The law affects both individuals and companies. For example, according to Healthcare.gov, the law:

  • Requires insurance plans to cover people with preexisting health conditions, including pregnancy, without charging more.
  • Provides free preventive care.
  • Gives young adults more coverage options.
  • Ends lifetime and yearly dollar limits on coverage of essential health benefits.
  • Helps you understand the coverage you’re getting.
  • Holds insurance companies accountable for rate increases.
  • Makes it illegal for health insurance companies to cancel your health insurance just because you get sick.
  • Protects your choice of doctors.
  • Protects you from employer retaliation.

Business rules and benefits

As noted on the IRS site, small companies — typically those with fewer than 50 employees — can purchase insurance through the Small Business Health Options Program.

Such companies:

  • Must withhold and report an additional 0.9% on employee wages or compensation that exceeds $200,000.
  • May be required to report the value of the health insurance coverage they provided to each employee on his or her Form W-2.
  • Must file an annual return reporting certain information for each employee they cover if they provide self-insured health coverage to their employees.

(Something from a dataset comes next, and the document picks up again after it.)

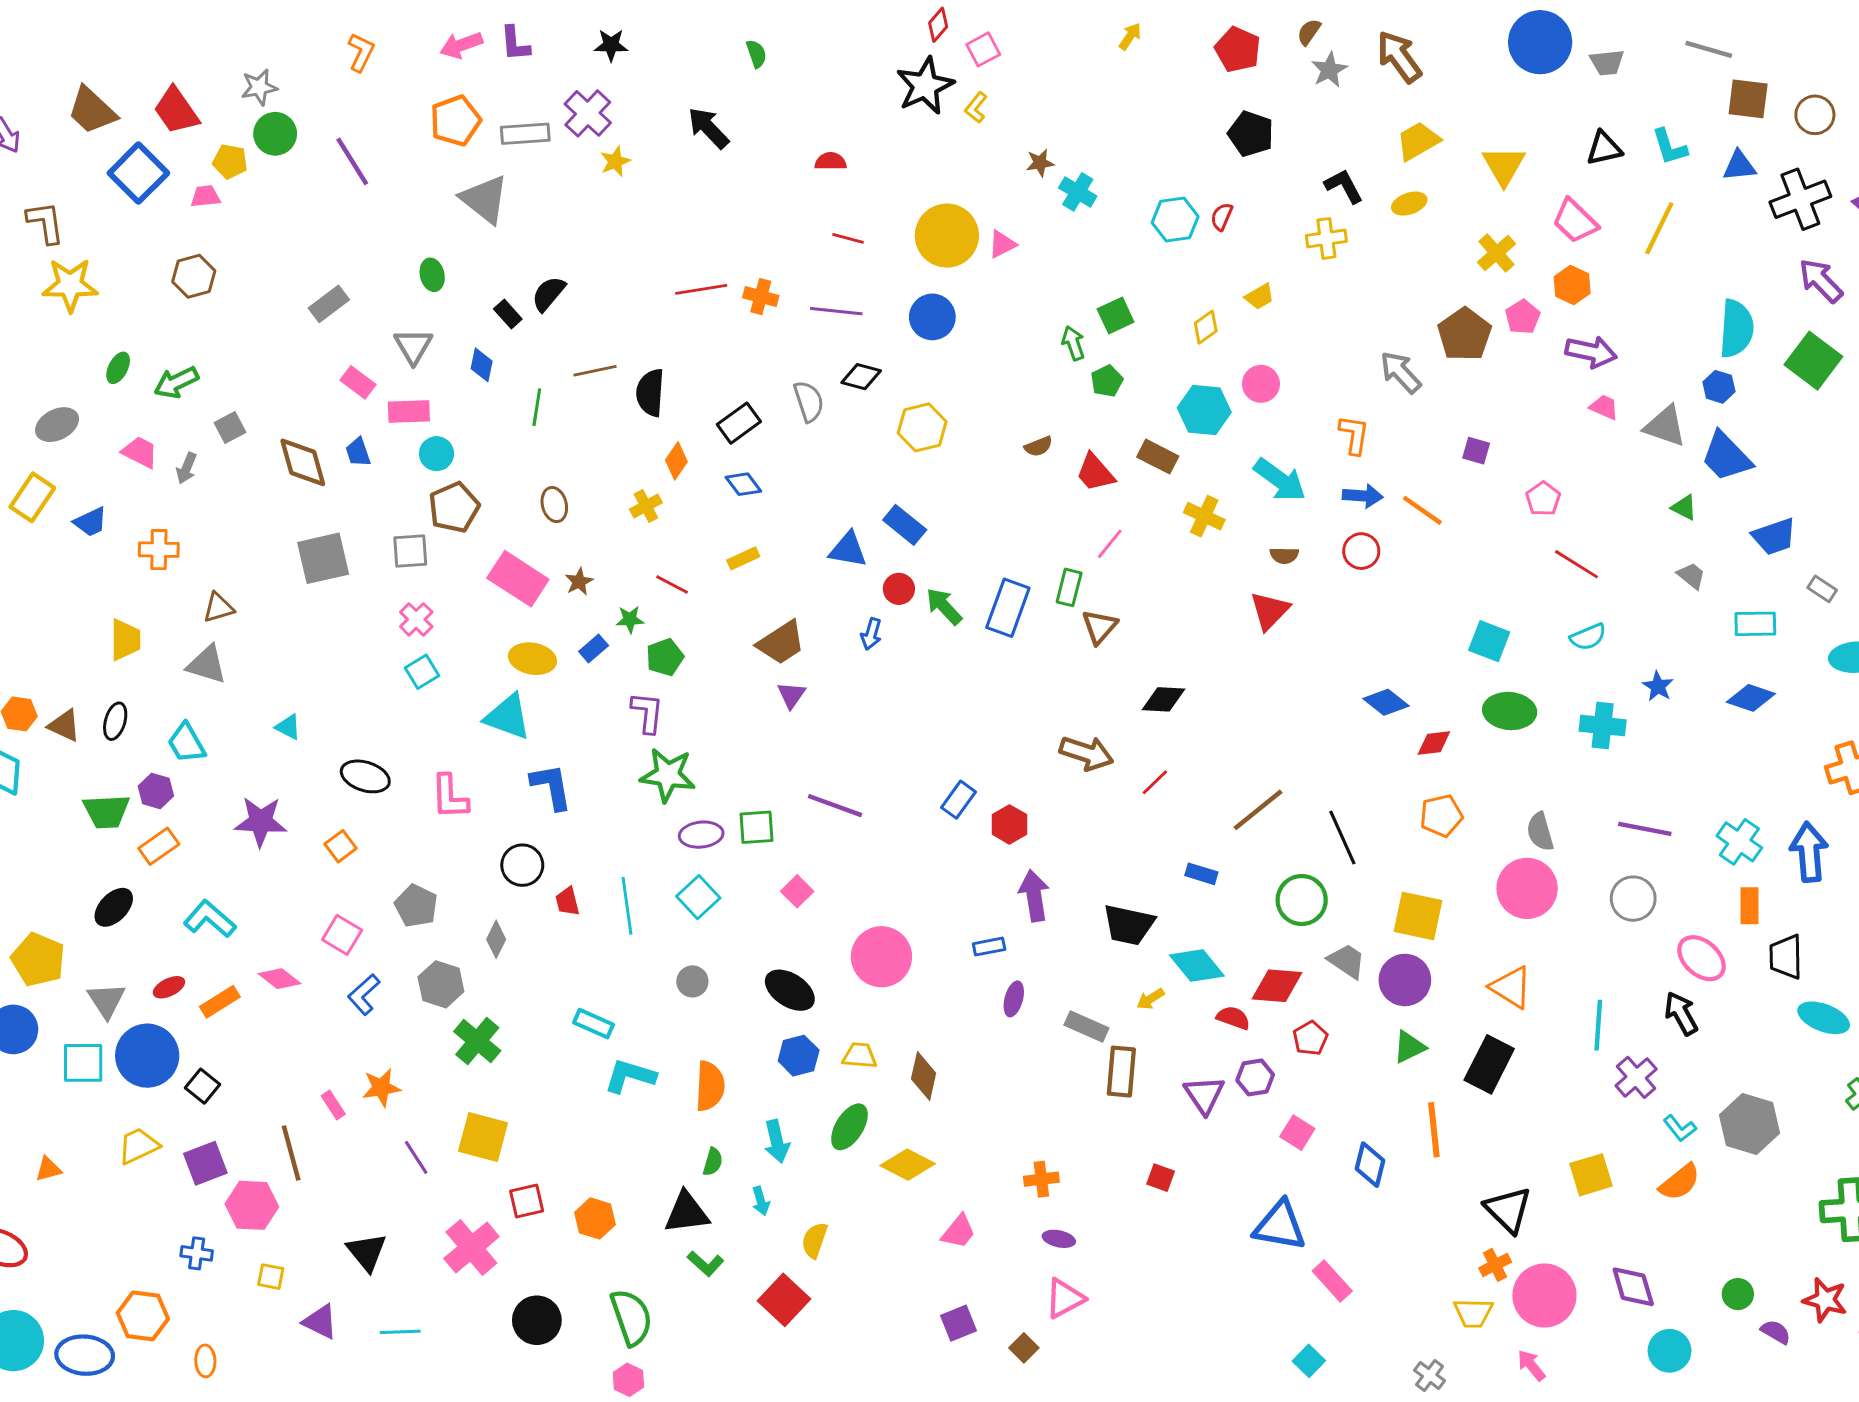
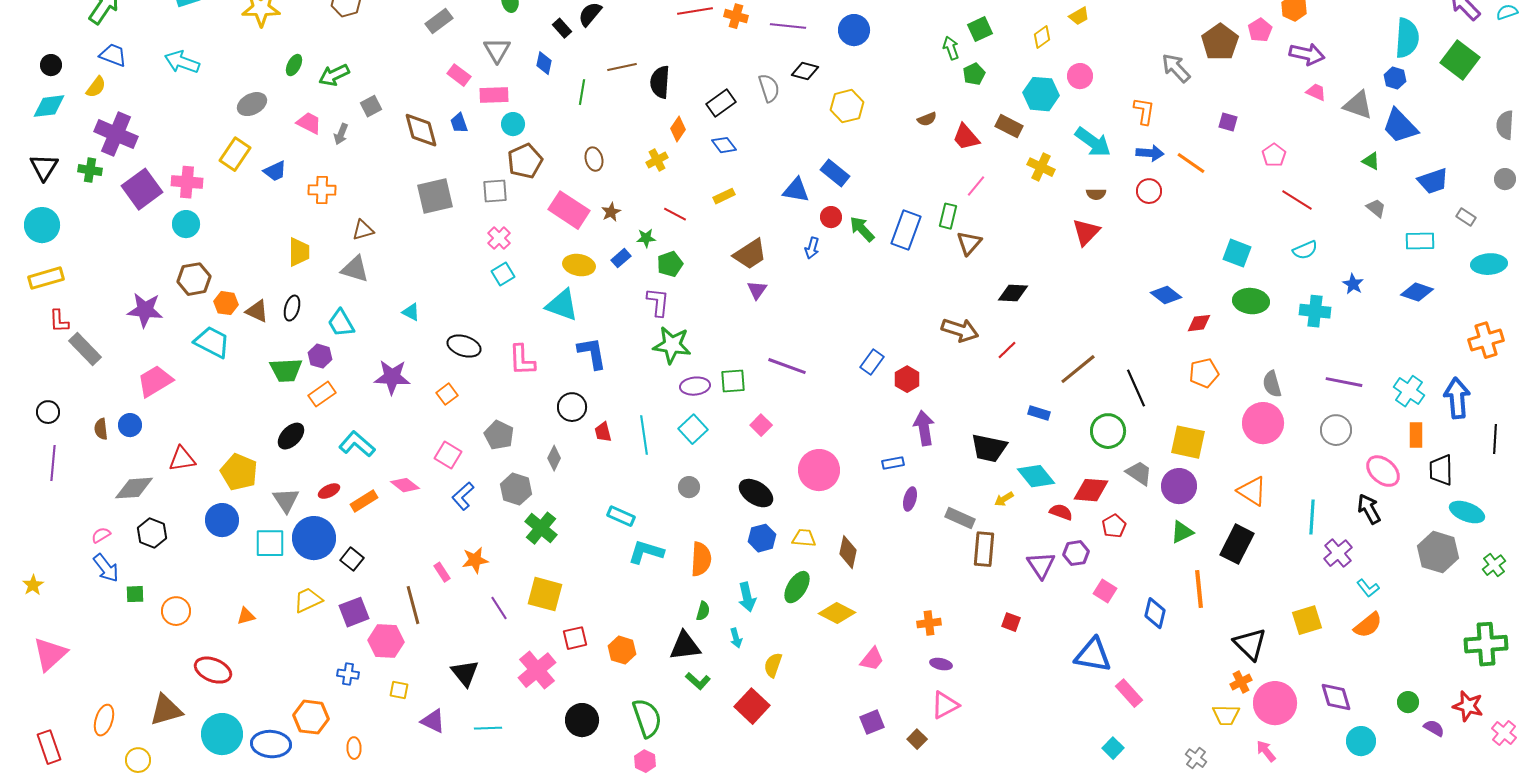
gray hexagon: (1749, 1124) -> (1438, 552), moved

Companies may be eligible for the Small Business Health Care Tax Credit if they cover at least 50% of their full-time employees’ premium costs and have fewer than 25 full-time equivalent employees.

Larger employees, based on their size, may also be able to purchase insurance through SHOP. And they must either offer affordable minimum essential coverage that provides minimum value to their full-time employees (and offer coverage to the full-time employees’ dependents) or potentially owe an employer shared responsibility payment.

The latest updates

In mid-2022, the IRS announced annual adjustments to the ACA. According to the Society for Human Resource Management, the “2023 health plan affordability threshold—used to determine if an employer’s lowest-premium health plan meets the Affordable Care Act’s (ACA’s) affordability requirement—will be 9.12 percent of an employee’s ‘household income,’ down from the 2022 limit of 9.61 percent.”

As explained in the ACA Times, this means that “employers extending health plans to their ACA full-time workforce beginning January 1, 2023, must ensure the contribution amount is no more than 9.12% of their household income.”

Of course, this is just an introduction to a complex series of provisions. Whether you have questions about yourself or a company you manage, work with qualified tax and legal experts to make sure you are following the ACA’s provisions — and getting everything you’re entitled to.